Where a line of the listing below includes the word "Email", reproduce that line.

——————————

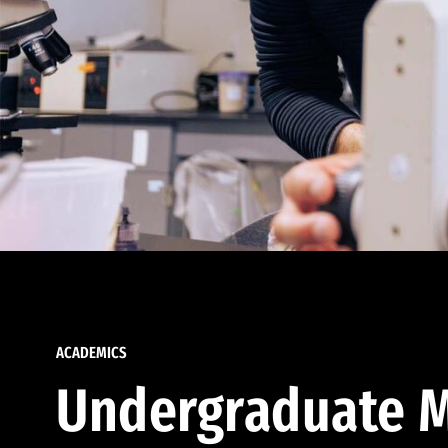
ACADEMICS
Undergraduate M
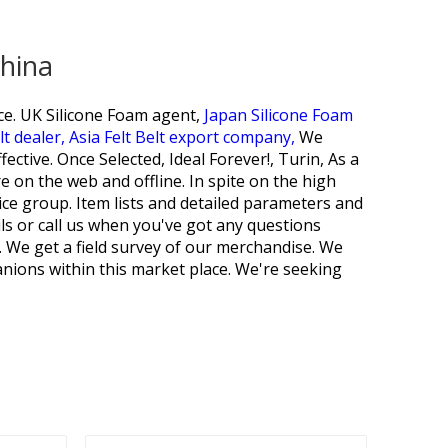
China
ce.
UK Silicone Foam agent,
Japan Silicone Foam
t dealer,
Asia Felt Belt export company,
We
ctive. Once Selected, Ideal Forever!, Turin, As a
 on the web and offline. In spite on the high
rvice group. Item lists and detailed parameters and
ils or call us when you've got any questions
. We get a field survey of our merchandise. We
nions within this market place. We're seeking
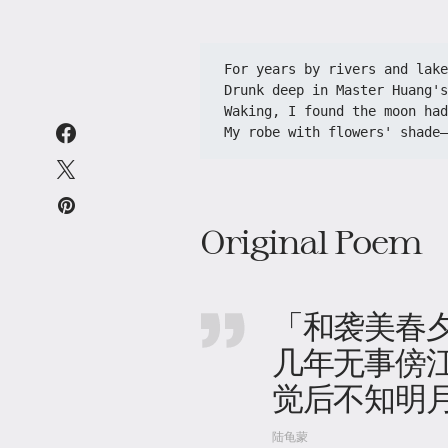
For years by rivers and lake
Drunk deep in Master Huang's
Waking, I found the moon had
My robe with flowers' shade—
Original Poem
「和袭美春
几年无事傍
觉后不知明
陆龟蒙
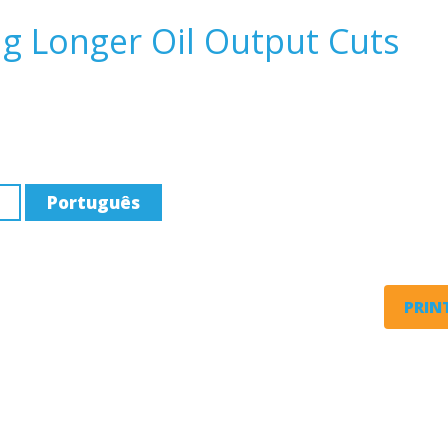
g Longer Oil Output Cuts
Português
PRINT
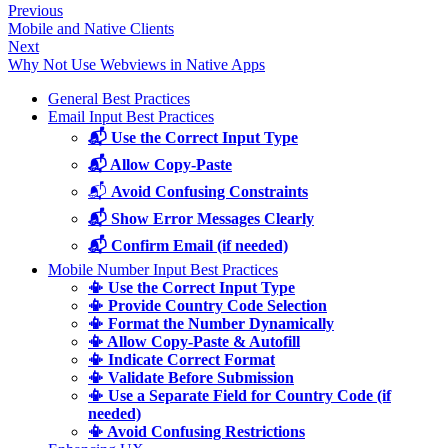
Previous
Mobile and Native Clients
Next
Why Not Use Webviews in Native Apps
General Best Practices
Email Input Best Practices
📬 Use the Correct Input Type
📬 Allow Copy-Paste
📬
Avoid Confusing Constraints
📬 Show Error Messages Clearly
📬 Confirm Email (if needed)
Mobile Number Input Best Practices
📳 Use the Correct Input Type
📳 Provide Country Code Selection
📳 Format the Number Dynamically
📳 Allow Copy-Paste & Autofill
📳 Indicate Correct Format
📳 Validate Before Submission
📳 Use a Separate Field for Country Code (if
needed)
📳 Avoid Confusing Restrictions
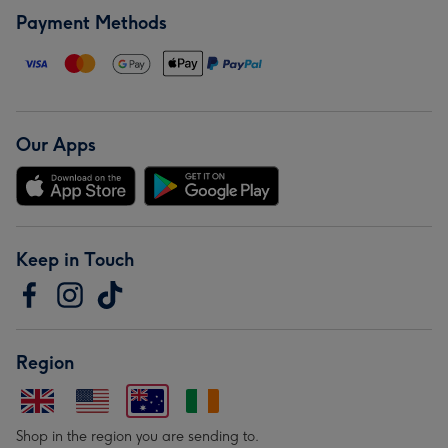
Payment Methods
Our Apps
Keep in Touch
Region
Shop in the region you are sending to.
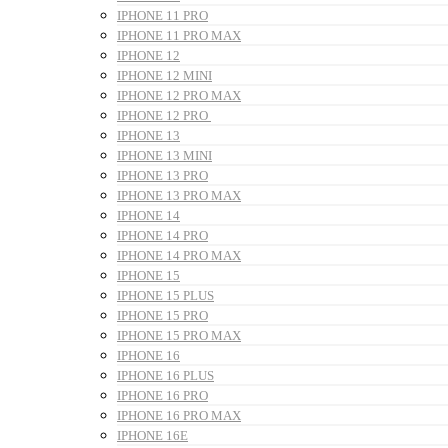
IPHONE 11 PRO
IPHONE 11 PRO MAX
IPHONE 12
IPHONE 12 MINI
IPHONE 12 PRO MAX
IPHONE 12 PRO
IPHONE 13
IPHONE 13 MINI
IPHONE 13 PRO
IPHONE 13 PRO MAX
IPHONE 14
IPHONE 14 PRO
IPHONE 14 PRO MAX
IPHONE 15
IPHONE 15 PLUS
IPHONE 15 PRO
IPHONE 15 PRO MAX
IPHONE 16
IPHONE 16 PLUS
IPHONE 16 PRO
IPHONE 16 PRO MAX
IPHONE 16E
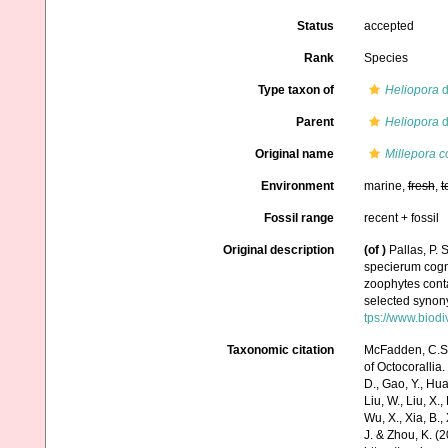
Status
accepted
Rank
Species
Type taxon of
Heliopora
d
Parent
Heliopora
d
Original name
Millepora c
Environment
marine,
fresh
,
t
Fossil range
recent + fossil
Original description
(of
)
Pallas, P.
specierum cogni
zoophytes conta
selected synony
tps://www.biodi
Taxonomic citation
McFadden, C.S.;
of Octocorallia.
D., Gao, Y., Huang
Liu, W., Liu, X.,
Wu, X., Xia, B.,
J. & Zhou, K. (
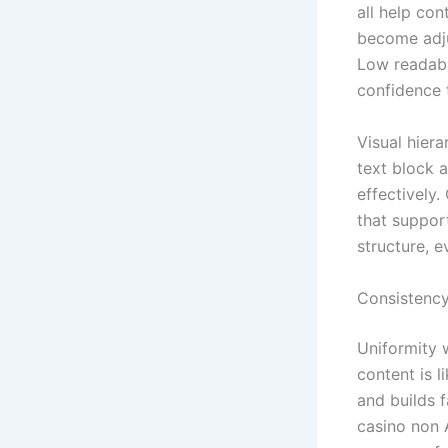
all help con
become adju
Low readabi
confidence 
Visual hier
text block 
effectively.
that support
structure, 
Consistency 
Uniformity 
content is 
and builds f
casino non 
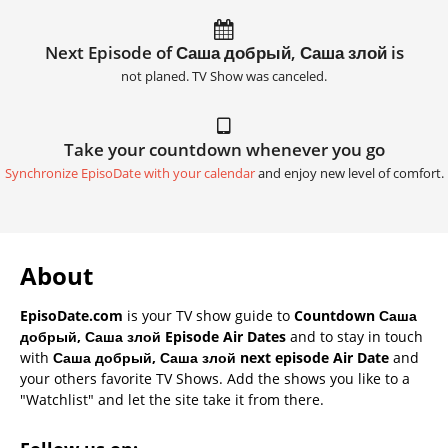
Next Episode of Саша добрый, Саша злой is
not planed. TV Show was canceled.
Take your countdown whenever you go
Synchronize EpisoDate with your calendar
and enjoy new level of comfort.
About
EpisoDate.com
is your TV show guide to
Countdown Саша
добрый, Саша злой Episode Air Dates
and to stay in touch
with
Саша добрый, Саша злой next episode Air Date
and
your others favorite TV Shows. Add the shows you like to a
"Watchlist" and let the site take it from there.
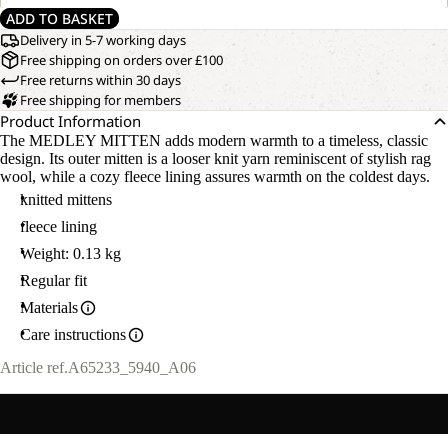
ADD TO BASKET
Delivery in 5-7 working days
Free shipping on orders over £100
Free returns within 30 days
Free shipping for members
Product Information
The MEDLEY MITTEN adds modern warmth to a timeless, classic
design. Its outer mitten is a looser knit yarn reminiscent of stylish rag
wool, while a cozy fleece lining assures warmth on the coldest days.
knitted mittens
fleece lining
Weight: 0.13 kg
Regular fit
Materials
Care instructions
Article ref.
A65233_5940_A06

——————————

● Finished task:
Email Input Best Practices
📬 Confirm Email (if needed)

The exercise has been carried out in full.